Items listed in a dataset
+---+
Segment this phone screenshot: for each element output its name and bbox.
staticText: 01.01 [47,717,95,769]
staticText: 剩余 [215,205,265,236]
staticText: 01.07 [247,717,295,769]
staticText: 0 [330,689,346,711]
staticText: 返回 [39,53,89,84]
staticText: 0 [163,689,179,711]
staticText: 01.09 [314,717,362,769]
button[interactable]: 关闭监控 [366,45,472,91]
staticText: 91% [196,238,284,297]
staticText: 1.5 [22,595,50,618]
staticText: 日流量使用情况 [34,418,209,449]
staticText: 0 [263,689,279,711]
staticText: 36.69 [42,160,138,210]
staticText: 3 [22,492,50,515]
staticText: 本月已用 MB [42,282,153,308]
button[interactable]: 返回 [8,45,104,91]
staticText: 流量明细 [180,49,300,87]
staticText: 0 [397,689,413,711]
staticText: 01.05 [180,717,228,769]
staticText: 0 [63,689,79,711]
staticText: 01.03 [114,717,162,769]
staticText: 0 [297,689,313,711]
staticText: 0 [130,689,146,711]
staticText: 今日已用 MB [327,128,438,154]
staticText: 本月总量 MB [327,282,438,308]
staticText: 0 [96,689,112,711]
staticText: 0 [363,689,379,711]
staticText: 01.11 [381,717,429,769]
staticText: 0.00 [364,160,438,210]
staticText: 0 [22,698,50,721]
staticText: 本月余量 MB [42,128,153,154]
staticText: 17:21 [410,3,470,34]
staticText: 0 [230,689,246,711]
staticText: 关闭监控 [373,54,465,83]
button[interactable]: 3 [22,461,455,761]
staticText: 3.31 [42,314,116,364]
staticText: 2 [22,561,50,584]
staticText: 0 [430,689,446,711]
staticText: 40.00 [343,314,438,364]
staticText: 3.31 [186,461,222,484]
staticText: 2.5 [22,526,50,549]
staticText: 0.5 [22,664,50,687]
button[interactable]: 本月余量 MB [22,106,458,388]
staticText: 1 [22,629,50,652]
+---+
**What this task involves**. Every line in the data that holds "本月余量" should be copied out.

**Exercise result**.
staticText: 本月余量 MB [42,128,153,154]
button[interactable]: 本月余量 MB [22,106,458,388]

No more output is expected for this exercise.